Court’s Ruling about Off-Label Drug Promotion Defies Reason

Last week a federal appeals court made a ruling that chips away at a fundamental aspect of the FDA’s gatekeeping function with new drugs. The court tossed a conviction of a drug sales representative who was promoting drugs for uses the FDA had not approved. Two of the three judges on the panel said such restriction was a violation of the drug rep’s first amendment rights.

“Off-label” use of drugs is not illegal-doctors often prescribe a medication for a purpose other than what is specifically approved by the FDA. But pharmaceutical companies are prohibited by law to advertise or market them for such “customized” purposes. Because doctors understand the individual needs of their patient, they are in a unique position to know when off-label use might be appropriate-sometimes, such treatment is part of the art of medicine.

Big Pharma appreciates this art not because it’s creative and useful, but because it sells product.

A story in the New York Times said the court’s ruling “could have broad ramifications for the pharmaceutical industry.”

No kidding. Many companies have suffered huge financial penalties when they got caught and punished for off-label promotion. As we wrote in July, GlaxoSmithKline agreed to fork over $3 billion for promoting the antidepressant Paxil for treating depression in children and adolescents despite reports of increased suicidal tendencies among teens who took the drug. It promoted Wellbutrin, also an antidepressant, for weight loss, substance addiction, attention deficit hyperactivity disorder (ADHD) and sexual dysfunction. Then, the sales reps’ description of it as “the happy, horny, skinny pill” was deemed illegal. Now, it’s a free-speech issue.
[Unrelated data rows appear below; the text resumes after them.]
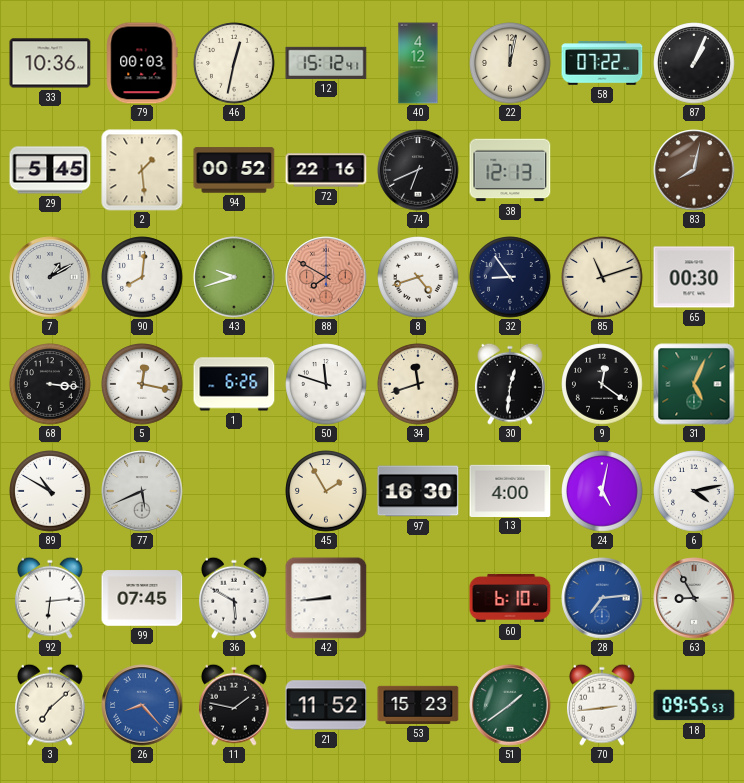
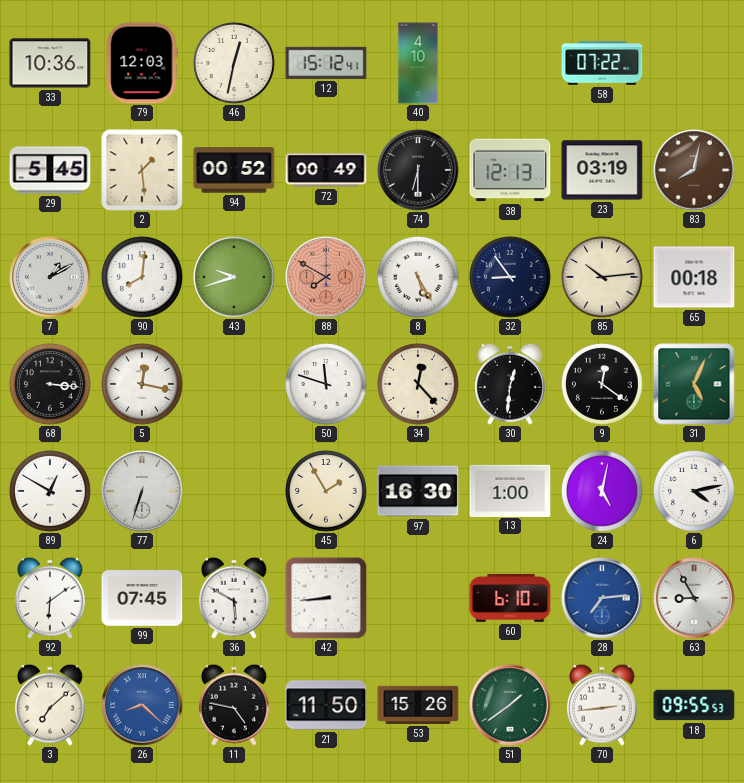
79: 00:03 -> 12:03
40: 4:12 -> 4:10
22: 12:02 -> none
87: 1:04 -> none
72: 22:16 -> 00:49
74: 6:41 -> 6:30
23: none -> 03:19
8: 4:42 -> 5:25
85: 11:12 -> 10:14
65: 00:30 -> 00:18
1: 6:26 -> none
34: 11:42 -> 12:23
89: 10:50 -> 12:50
77: 5:41 -> 6:33
13: 4:00 -> 1:00
92: 6:14 -> 6:09
26: 8:23 -> 8:22
11: 1:47 -> 4:47
21: 11:52 -> 11:50
53: 15:23 -> 15:26
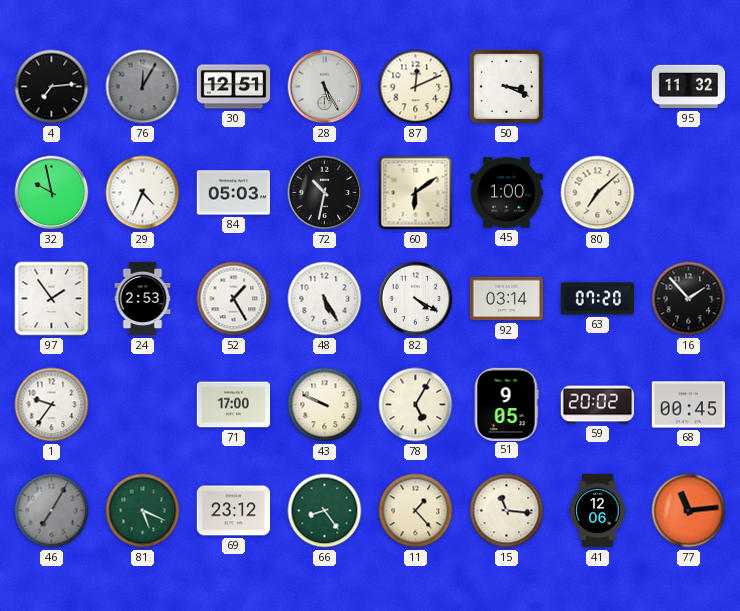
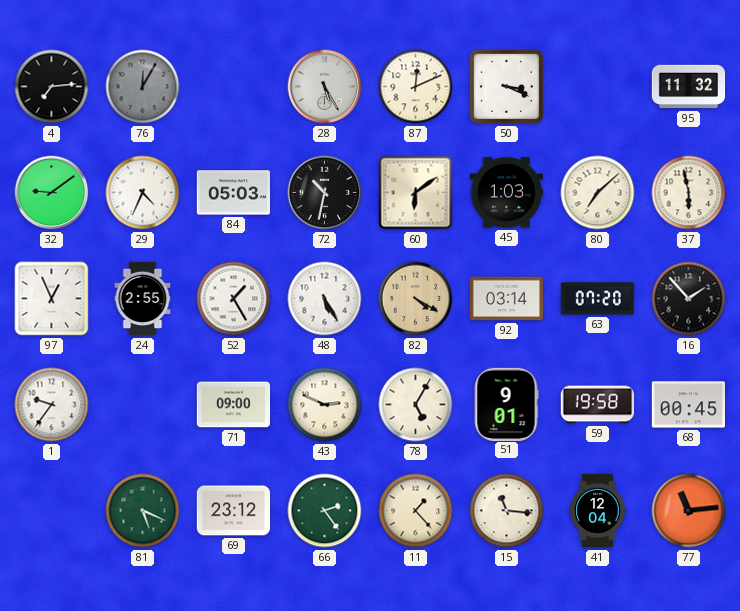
30: 12:51 -> none
32: 9:58 -> 9:09
45: 1:00 -> 1:03
37: none -> 5:58
97: 1:54 -> 12:56
24: 2:53 -> 2:55
82 dial: white -> champagne
71: 17:00 -> 09:00
43: 9:49 -> 2:49
51: 9:05 -> 9:01
59: 20:02 -> 19:58
46: 7:05 -> none
66: 8:24 -> 2:24
41: 12:06 -> 12:04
Another company, Johnson & Johnson, settled a consumer fraud problem for $181 million after it fudged the marketing of Risperdal, an antipsychotic drug.

John R. Fleder, an attorney who formerly represented the FDA, told The Times, “Most if not all of these cases have been based on a central premise: that it is unlawful for a company and one of its employees to be promoting a drug or a medical device off-label. And this decision hits at the heart of the government’s theory.”

This case involved Alfred Caronia, a former sales rep for Orphan Medical, later acquired by Jazz Pharmaceutical, and the drug Xyrem, which had been approved for narcolepsy, a sleeping disorder whose victims experience uncontrollable attacks of deep, if brief, sleep. Caronia allegedly promoted it to doctors as a treatment for insomnia, fibromyalgia (chronic musculoskeletal pain and fatigue) and other conditions. In 2005, The Times reports, he was taped discussing such uses with a doctor who was a government informant. He was convicted by a jury in 2008.

He appealed on the basis that his First Amendment rights were restricted illegally.

At least one of the appellate judges retained her wits. Dissenting Judge Debra Ann Livingston vigorously argued, according to The Times, that by tossing Caronia’s conviction “the majority calls into question the very foundations of our century-old system of drug regulation,” she said. “[If drug companies] were allowed to promote FDA-approved drugs for nonapproved uses, they would have little incentive to seek FDA approval for those uses.”

Gerald Masoudi, a former counsel of the FDA, tried to split the difference between a truthful discussion of off-label drug uses and a misleading or false discussion. He told The Times that anyone except pharmaceutical companies could discuss off-label uses, and that the ruling is significant “because it’s going to make FDA, in its promotion cases, focus on the kinds of speech that are more likely to harm consumers, such as false or misleading marketing versus something that is not approved.”

This isn’t over until it’s over, which might not be until the government decides whether to request a rehearing before a full panel of judges, and after that, it could land in the lap of the U.S. Supreme Court.

The only saving grace at the moment, as noted in The Times’ story, is that because the ruling applies only within the Court of Appeals for the Second Circuit in New York, pharmaceutical companies that sell their wares far and wide won’t be making wholesale changes to their marketing policies. More likely is that the FDA will chill on the pursuit of similar cases until resolution.